In April, UNICEF joined WHO and the Centres for Disease Control and Prevention of the United States in launching a global strategy to reduce measles deaths to zero by 2015.
But the new strategy relies on high vaccination coverage and close monitoring of the spread of measles as well as rubella, using laboratory-backed surveillance and effective communication – grossly lacking in the FATA.
Studies by the WHO, published in April, showed that accelerated efforts to reduce measles deaths had resulted in a 74 percent reduction in global measles mortality, from an estimated 535,300 deaths in 2000 to 139,300 in 2010.
The WHO study estimated that during the 2000-2010 period, measles vaccine had saved over 9.6 million children.

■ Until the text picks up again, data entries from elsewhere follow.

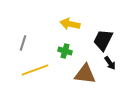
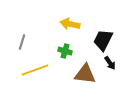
gray line: moved 1 px left, 1 px up
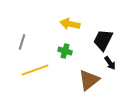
brown triangle: moved 4 px right, 6 px down; rotated 45 degrees counterclockwise
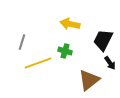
yellow line: moved 3 px right, 7 px up
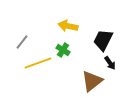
yellow arrow: moved 2 px left, 2 px down
gray line: rotated 21 degrees clockwise
green cross: moved 2 px left, 1 px up; rotated 16 degrees clockwise
brown triangle: moved 3 px right, 1 px down
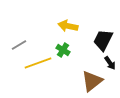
gray line: moved 3 px left, 3 px down; rotated 21 degrees clockwise
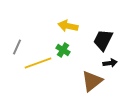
gray line: moved 2 px left, 2 px down; rotated 35 degrees counterclockwise
black arrow: rotated 64 degrees counterclockwise
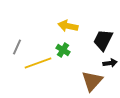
brown triangle: rotated 10 degrees counterclockwise
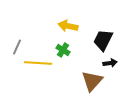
yellow line: rotated 24 degrees clockwise
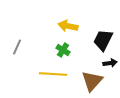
yellow line: moved 15 px right, 11 px down
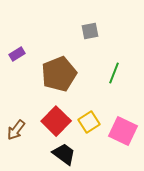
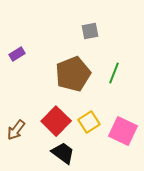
brown pentagon: moved 14 px right
black trapezoid: moved 1 px left, 1 px up
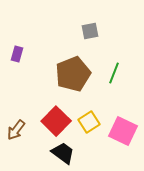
purple rectangle: rotated 42 degrees counterclockwise
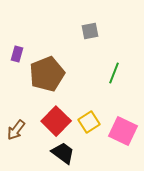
brown pentagon: moved 26 px left
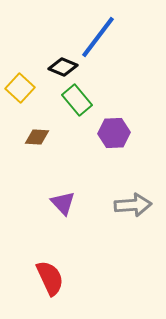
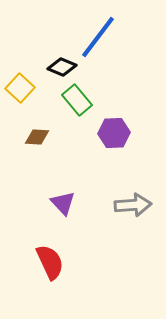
black diamond: moved 1 px left
red semicircle: moved 16 px up
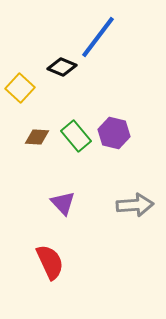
green rectangle: moved 1 px left, 36 px down
purple hexagon: rotated 16 degrees clockwise
gray arrow: moved 2 px right
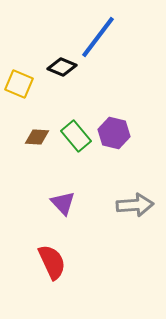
yellow square: moved 1 px left, 4 px up; rotated 20 degrees counterclockwise
red semicircle: moved 2 px right
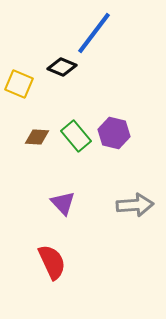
blue line: moved 4 px left, 4 px up
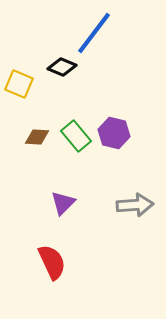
purple triangle: rotated 28 degrees clockwise
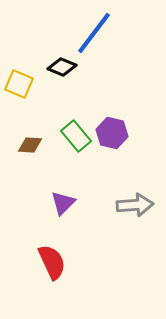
purple hexagon: moved 2 px left
brown diamond: moved 7 px left, 8 px down
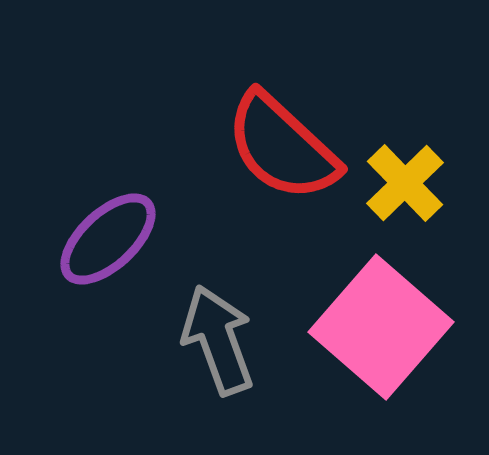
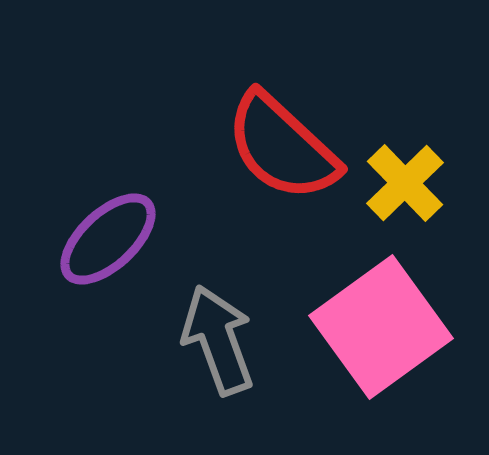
pink square: rotated 13 degrees clockwise
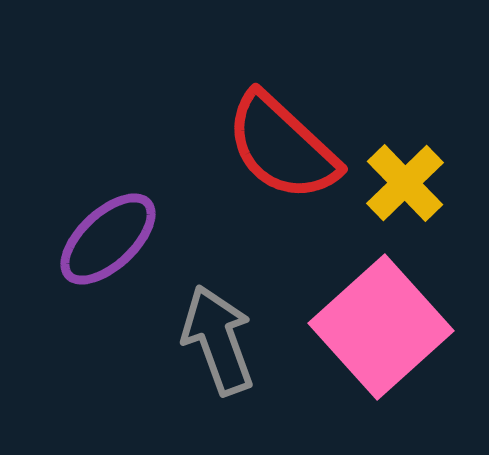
pink square: rotated 6 degrees counterclockwise
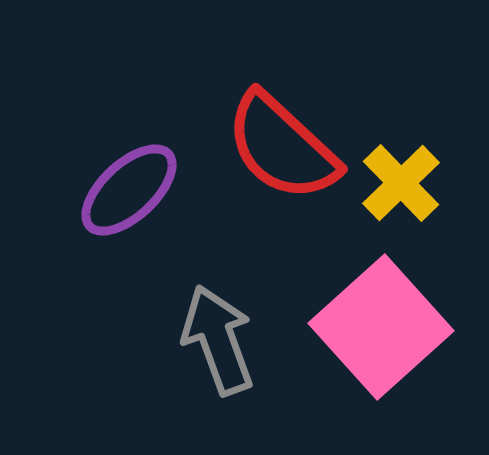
yellow cross: moved 4 px left
purple ellipse: moved 21 px right, 49 px up
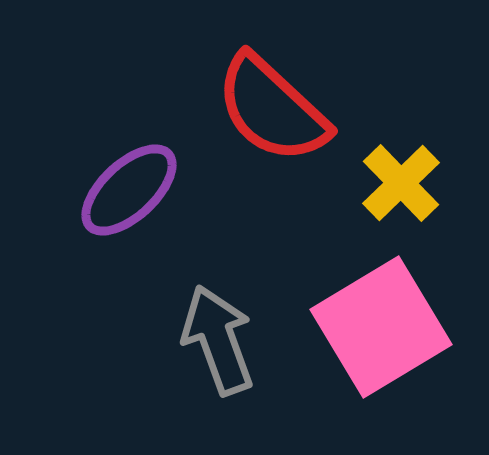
red semicircle: moved 10 px left, 38 px up
pink square: rotated 11 degrees clockwise
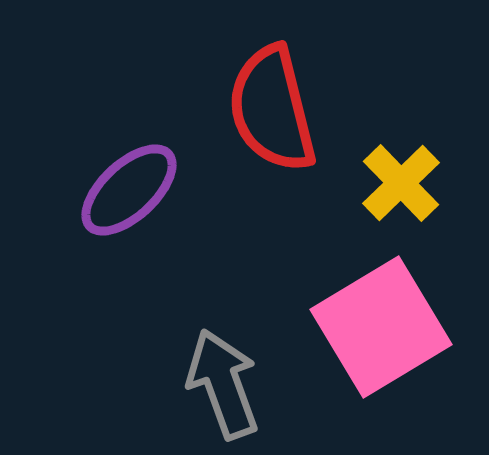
red semicircle: rotated 33 degrees clockwise
gray arrow: moved 5 px right, 44 px down
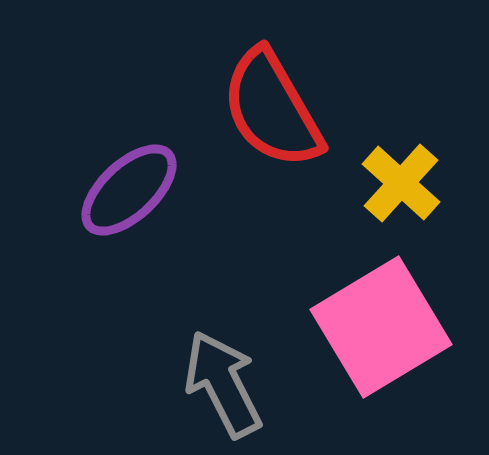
red semicircle: rotated 16 degrees counterclockwise
yellow cross: rotated 4 degrees counterclockwise
gray arrow: rotated 7 degrees counterclockwise
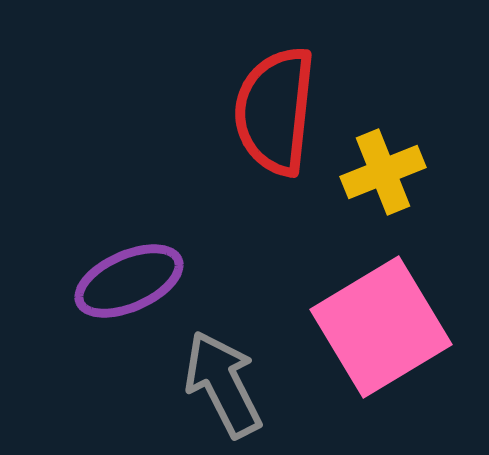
red semicircle: moved 3 px right, 2 px down; rotated 36 degrees clockwise
yellow cross: moved 18 px left, 11 px up; rotated 26 degrees clockwise
purple ellipse: moved 91 px down; rotated 19 degrees clockwise
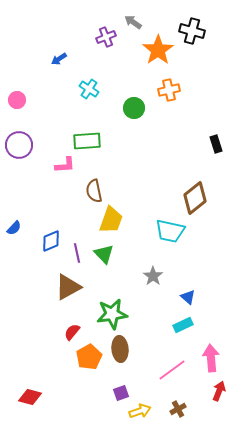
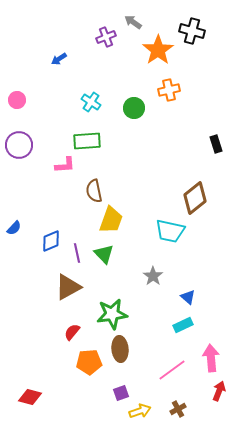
cyan cross: moved 2 px right, 13 px down
orange pentagon: moved 5 px down; rotated 25 degrees clockwise
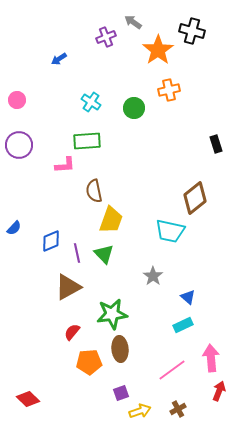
red diamond: moved 2 px left, 2 px down; rotated 30 degrees clockwise
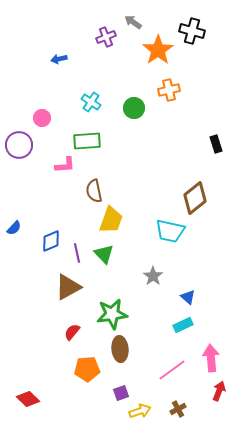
blue arrow: rotated 21 degrees clockwise
pink circle: moved 25 px right, 18 px down
orange pentagon: moved 2 px left, 7 px down
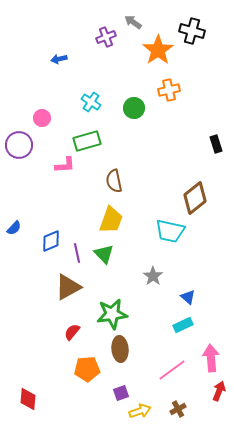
green rectangle: rotated 12 degrees counterclockwise
brown semicircle: moved 20 px right, 10 px up
red diamond: rotated 50 degrees clockwise
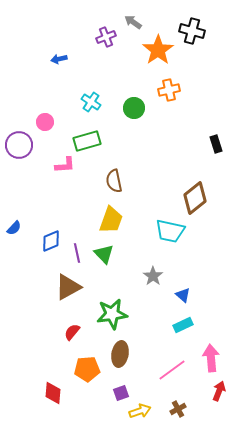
pink circle: moved 3 px right, 4 px down
blue triangle: moved 5 px left, 2 px up
brown ellipse: moved 5 px down; rotated 15 degrees clockwise
red diamond: moved 25 px right, 6 px up
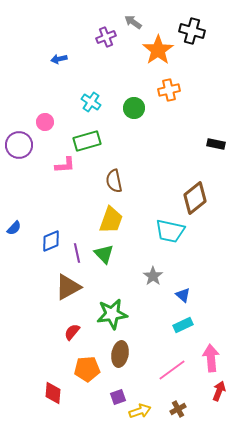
black rectangle: rotated 60 degrees counterclockwise
purple square: moved 3 px left, 4 px down
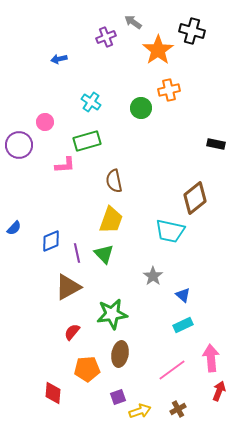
green circle: moved 7 px right
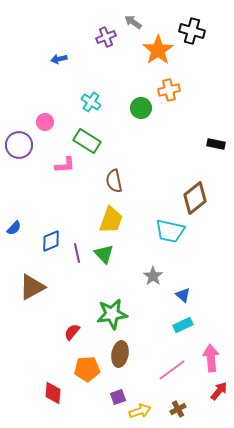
green rectangle: rotated 48 degrees clockwise
brown triangle: moved 36 px left
red arrow: rotated 18 degrees clockwise
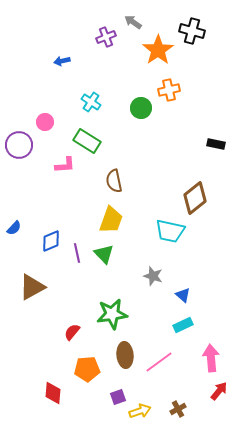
blue arrow: moved 3 px right, 2 px down
gray star: rotated 18 degrees counterclockwise
brown ellipse: moved 5 px right, 1 px down; rotated 15 degrees counterclockwise
pink line: moved 13 px left, 8 px up
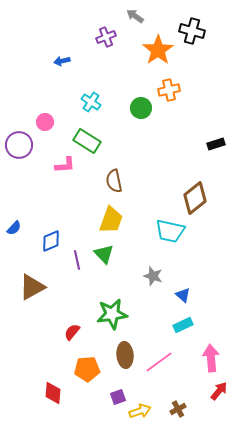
gray arrow: moved 2 px right, 6 px up
black rectangle: rotated 30 degrees counterclockwise
purple line: moved 7 px down
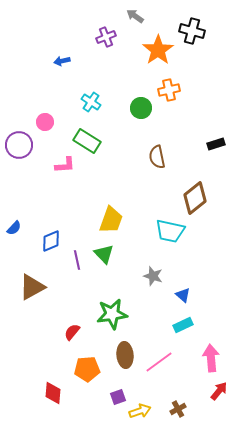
brown semicircle: moved 43 px right, 24 px up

“Since April, we have immunised 8,000 children against measles in the Jalozai refugee camp (outside Peshawar), where people displaced by military action against the Taliban in FATA are lodged,” WHO’s Dr. Junaid Shah told IPS. “It is much harder to immunise children in the FATA.”
Shah said that propaganda by the Taliban against oral polio vaccine had not only harmed the immunisation efforts in the FATA but was now proving to be a setback to global efforts to reduce deaths from measles.